▶ _To do_
Scan the entries below for the word "LibreOffice". Copy each line that has it.

*** Input material Section Begins ***

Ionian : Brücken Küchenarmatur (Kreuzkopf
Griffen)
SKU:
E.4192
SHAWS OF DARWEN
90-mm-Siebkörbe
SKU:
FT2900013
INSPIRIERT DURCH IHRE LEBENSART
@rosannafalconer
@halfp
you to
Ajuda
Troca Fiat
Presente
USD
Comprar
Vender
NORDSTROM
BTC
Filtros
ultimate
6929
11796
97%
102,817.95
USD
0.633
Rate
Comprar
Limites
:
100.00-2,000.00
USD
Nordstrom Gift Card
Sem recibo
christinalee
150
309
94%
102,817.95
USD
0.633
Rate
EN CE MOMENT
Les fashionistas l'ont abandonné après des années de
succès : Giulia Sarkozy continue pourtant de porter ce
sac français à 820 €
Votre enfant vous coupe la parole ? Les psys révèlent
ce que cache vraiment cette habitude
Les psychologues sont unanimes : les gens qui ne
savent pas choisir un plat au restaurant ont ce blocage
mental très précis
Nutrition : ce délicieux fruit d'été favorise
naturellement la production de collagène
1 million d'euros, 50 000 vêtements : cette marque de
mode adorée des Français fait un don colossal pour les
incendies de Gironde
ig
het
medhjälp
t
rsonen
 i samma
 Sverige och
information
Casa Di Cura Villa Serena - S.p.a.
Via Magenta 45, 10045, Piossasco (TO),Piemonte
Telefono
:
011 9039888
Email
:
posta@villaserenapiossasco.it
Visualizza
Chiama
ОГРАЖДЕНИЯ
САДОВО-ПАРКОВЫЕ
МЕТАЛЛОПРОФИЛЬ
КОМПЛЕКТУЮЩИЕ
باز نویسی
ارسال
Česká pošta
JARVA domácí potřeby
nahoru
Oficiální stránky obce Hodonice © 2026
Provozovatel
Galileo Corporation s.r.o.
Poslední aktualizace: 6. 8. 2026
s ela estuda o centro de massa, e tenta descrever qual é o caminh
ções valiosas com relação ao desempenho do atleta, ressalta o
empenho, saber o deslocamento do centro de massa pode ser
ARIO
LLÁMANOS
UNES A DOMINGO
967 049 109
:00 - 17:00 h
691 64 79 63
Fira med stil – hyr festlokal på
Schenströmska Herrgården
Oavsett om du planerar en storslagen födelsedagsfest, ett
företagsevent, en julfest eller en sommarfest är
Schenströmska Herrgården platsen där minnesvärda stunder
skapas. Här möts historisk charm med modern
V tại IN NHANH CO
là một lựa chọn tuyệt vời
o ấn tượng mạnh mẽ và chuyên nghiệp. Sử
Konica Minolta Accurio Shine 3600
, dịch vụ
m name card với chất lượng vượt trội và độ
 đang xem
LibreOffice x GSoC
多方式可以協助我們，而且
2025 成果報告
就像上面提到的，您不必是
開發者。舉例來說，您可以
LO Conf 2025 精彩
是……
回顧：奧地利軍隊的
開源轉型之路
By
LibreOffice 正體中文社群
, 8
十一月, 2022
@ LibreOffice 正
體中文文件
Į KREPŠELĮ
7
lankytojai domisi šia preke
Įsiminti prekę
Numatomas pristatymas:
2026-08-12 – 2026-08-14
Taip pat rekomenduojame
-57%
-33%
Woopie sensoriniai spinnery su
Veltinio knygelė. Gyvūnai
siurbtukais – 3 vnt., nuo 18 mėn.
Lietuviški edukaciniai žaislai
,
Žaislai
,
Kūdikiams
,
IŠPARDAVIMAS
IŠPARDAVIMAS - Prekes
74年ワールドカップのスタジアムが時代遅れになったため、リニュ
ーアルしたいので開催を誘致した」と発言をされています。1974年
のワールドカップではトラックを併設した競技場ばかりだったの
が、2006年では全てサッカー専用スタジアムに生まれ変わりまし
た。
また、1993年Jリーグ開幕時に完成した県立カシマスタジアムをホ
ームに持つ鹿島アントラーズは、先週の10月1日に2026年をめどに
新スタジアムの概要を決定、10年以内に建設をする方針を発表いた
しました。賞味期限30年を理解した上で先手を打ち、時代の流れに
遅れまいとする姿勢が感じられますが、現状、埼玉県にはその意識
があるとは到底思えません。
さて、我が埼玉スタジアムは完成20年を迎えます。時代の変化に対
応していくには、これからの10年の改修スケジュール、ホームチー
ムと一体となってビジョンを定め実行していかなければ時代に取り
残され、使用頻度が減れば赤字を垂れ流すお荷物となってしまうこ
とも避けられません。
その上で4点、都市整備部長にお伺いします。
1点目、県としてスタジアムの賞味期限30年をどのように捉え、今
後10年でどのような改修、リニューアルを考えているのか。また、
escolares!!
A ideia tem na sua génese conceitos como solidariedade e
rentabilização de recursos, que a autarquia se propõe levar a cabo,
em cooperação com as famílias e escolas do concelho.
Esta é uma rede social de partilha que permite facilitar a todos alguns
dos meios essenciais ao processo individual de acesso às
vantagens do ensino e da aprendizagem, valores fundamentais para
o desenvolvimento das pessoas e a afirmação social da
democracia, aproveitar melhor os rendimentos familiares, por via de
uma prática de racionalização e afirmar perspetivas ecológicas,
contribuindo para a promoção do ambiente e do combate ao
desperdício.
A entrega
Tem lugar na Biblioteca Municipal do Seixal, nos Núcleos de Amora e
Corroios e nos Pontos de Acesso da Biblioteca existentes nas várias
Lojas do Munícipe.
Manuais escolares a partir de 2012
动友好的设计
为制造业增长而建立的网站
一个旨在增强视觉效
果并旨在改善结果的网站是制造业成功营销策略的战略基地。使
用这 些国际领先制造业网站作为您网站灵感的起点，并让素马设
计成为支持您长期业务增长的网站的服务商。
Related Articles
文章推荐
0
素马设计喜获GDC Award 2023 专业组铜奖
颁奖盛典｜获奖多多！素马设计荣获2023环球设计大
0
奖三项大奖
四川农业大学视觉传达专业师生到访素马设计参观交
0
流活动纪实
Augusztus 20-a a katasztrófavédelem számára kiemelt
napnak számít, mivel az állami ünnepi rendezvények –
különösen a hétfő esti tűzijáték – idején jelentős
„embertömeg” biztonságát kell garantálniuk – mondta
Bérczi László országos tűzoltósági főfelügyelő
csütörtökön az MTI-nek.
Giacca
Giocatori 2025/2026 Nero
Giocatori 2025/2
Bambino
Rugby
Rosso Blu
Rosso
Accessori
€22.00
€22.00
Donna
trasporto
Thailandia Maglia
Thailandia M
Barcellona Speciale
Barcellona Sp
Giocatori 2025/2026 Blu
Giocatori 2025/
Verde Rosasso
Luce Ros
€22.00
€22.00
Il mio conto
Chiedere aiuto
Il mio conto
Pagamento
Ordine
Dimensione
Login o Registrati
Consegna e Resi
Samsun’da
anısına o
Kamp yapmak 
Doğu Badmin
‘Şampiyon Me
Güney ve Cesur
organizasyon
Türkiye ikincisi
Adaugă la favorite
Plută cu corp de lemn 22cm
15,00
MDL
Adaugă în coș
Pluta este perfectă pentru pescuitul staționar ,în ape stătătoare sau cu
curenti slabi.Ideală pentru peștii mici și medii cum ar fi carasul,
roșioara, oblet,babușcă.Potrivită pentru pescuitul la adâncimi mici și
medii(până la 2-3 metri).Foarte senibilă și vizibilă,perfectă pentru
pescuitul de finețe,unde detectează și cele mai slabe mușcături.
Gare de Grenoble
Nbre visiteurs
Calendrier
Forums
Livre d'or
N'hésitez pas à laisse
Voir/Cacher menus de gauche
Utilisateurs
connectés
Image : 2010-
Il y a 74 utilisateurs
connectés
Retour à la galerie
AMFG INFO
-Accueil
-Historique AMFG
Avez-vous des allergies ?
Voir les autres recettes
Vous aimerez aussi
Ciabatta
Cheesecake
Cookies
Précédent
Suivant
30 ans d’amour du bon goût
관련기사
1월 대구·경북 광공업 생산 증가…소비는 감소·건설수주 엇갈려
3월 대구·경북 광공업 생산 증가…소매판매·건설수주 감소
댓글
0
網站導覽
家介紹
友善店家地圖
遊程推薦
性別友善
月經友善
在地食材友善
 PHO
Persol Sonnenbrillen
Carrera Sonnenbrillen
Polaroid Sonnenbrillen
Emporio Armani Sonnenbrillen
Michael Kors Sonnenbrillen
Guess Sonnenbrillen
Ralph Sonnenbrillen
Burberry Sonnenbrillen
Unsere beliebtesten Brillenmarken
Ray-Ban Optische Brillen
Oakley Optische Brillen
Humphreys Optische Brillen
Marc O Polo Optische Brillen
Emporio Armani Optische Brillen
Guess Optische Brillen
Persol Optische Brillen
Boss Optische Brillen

*** Input material Section Ends ***

▶ _Answer box_
LibreOffice x GSoC
LibreOffice 正體中文社群
@ LibreOffice 正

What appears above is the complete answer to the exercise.